___ DATA RECORDS

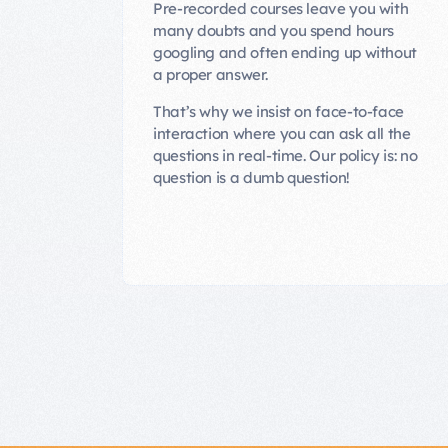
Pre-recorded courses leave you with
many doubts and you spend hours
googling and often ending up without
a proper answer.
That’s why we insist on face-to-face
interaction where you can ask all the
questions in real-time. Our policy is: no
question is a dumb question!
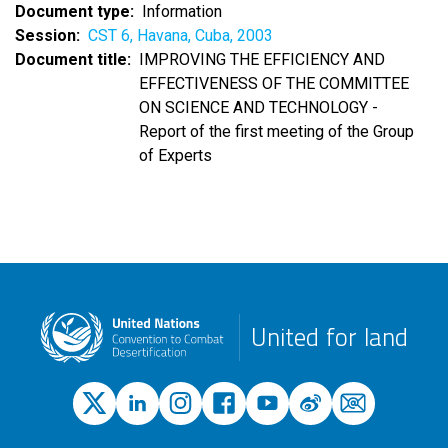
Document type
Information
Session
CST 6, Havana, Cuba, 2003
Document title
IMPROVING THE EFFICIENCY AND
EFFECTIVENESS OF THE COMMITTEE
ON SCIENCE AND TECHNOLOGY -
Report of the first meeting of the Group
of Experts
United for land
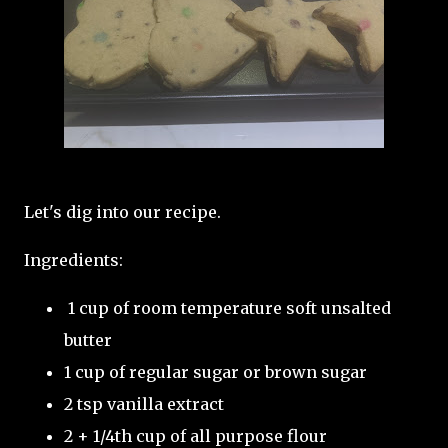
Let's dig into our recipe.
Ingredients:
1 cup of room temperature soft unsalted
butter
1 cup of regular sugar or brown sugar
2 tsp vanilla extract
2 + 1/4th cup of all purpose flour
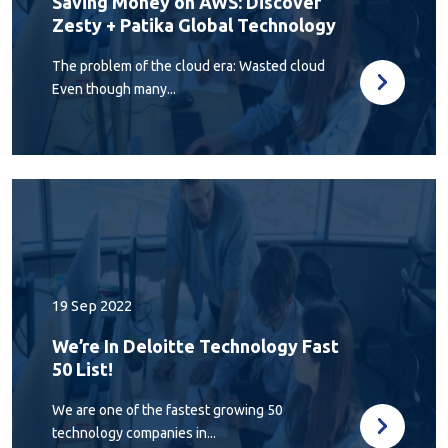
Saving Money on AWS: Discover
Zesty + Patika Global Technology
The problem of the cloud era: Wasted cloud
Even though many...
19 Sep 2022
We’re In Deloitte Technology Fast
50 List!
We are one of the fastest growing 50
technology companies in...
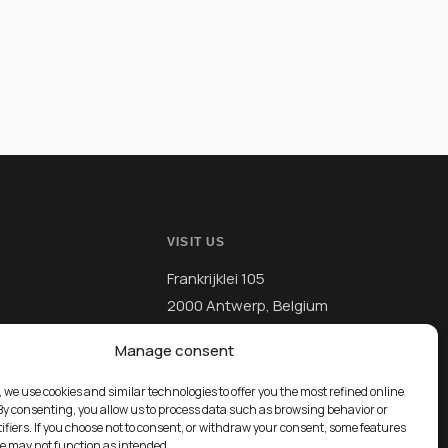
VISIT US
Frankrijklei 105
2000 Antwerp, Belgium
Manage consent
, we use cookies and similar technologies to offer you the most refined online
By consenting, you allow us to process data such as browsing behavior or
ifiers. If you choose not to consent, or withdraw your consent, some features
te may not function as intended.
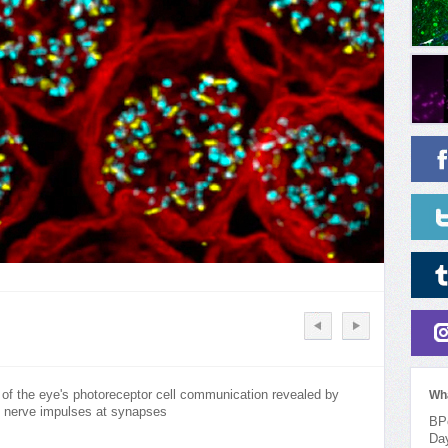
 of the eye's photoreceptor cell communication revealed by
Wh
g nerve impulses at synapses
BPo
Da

______
___ DATA RECORDS

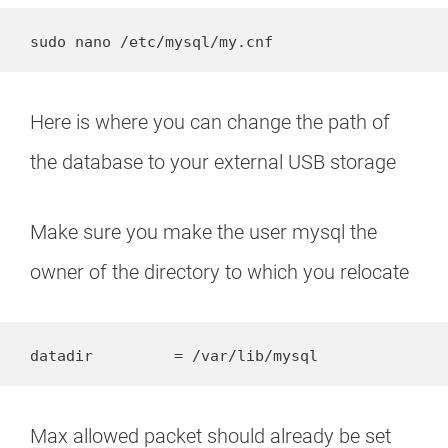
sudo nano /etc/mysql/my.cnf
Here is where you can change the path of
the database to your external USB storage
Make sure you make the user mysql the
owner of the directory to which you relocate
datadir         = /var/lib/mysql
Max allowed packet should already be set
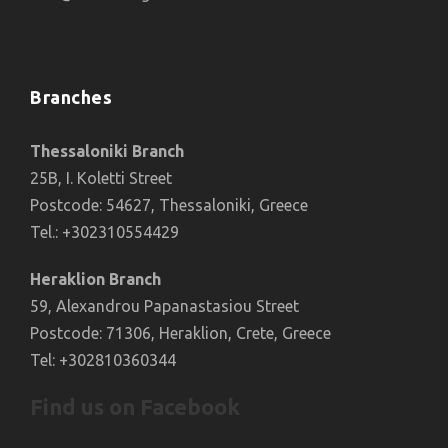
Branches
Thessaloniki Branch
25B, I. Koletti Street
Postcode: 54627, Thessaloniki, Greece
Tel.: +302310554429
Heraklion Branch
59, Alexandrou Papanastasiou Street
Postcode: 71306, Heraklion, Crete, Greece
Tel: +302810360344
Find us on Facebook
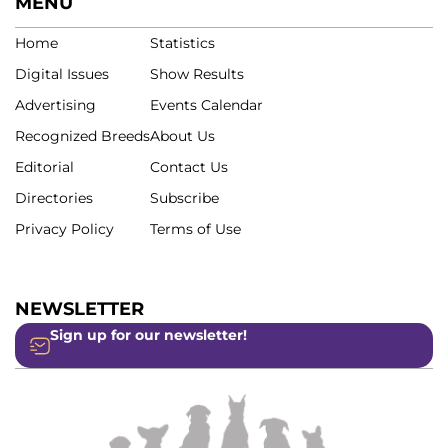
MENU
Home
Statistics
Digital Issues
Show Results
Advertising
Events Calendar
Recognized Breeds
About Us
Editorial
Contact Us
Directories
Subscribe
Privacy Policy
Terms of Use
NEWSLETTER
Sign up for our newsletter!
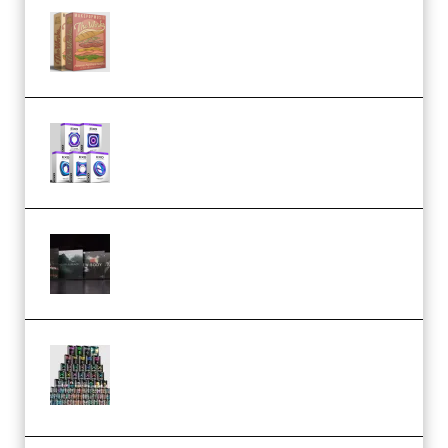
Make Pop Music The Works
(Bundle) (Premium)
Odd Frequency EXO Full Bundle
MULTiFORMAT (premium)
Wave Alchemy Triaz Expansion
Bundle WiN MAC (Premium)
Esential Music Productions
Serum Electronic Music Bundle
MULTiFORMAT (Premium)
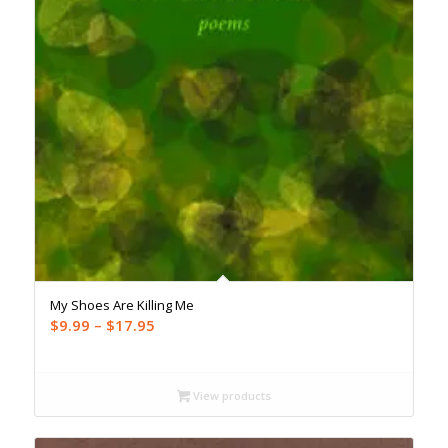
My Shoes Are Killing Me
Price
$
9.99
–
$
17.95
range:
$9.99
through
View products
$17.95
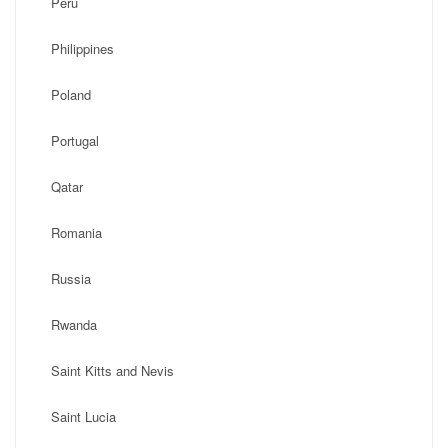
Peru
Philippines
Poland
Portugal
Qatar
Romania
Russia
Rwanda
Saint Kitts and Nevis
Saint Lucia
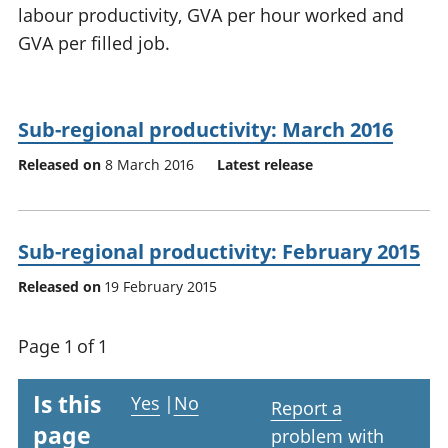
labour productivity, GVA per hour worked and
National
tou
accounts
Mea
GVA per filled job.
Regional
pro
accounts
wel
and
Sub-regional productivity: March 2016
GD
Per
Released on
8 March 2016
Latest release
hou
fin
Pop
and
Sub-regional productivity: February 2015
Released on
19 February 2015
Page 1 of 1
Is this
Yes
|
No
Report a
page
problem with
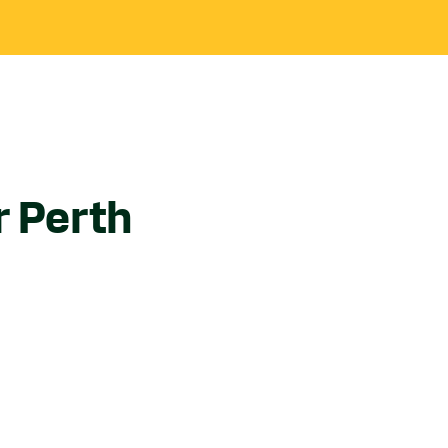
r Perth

______

TASK DESCRIPTION: State the count of lines holding the string "February" in the listing above, and nothing else.

REPLY: 2